Carbon capture technology, which includes ocean fertilization, enhanced weathering and carbon capture and storage, has become a center point of the conversation around solutions to mitigate the effects of climate change. Oil companies are pushing to further research and invest in carbon-capture technology. While research has progressed the development of carbon capture technologies, it must get cheaper and more efficient to be effective.

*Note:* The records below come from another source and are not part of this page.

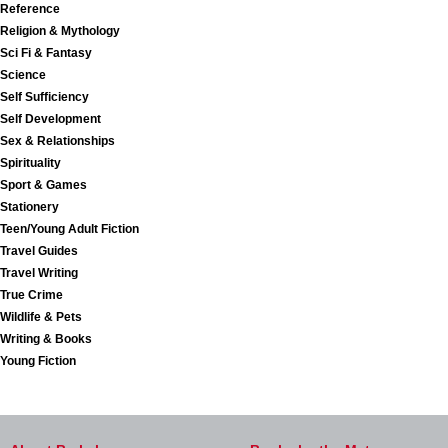
Reference
Religion & Mythology
Sci Fi & Fantasy
Science
Self Sufficiency
Self Development
Sex & Relationships
Spirituality
Sport & Games
Stationery
Teen/Young Adult Fiction
Travel Guides
Travel Writing
True Crime
Wildlife & Pets
Writing & Books
Young Fiction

However, climate scientists and advocates have been wary of promoting carbon capture research. They express concerns including the possibility that the technology is seen as a sort of guaranteed insurance against climate change, which may promote less climate-conscious behavior, ultimately establishing a moral hazard. A moral hazard is when an individual engages in riskier behavior because they have the safety net of insurance. Carbon capture causes moral hazard because people, corporations and politicians may not address climate change because they believe that an easy technological fix will eventually solve the problem of global warming.
In 2020, 40 billion metric tons of carbon dioxide were released into the atmosphere worldwide. This number needs to be cut to zero by 2050, according to the Intergovernmental Panel on Climate Change, to avoid the worst consequences of climate change. Politicians have so far been pressured to address climate change through regulation, improving technological efficiency and shifting from carbon-producing energy sources to renewable energy sources such as solar and wind power. However, when the IPCC modeled 116 possible scenarios for limiting warming to below 2 degrees Celsius, 101 of the scenarios relied on carbon capture technology to produce negative emissions.
According to a 2018 Carbon Engineering study, carbon capture has the potential to remove carbon dioxide from the atmosphere for less than $100 per ton, making carbon capture technology a more reliable way to mitigate global warming. It is still uncertain, however, whether negative emissions technologies will be large-scale and efficient enough to rely on in such a high-stakes crisis. Politicians and business leaders can use the possibility of carbon capture as an easy technology fix to push off policies that would promote near-term solutions such as the transition from fossil fuels to renewable energy sources.
Carbon capture researchers and advocates must continue their work while also raising awareness that carbon capture is not enough to solve global warming on its own. The public and politicians should not be off the hook for climate change just because they support carbon capture research. Carbon capture does offer the possibility of stabilizing the climate with an affordable technological fix. While it is a critical step against climate change, it should not decrease the pressure on people and corporations to shift behaviors and energy sources. Ultimately, global warming must have a multi-pronged solution that includes immediate solutions along with longer-term technological fixes.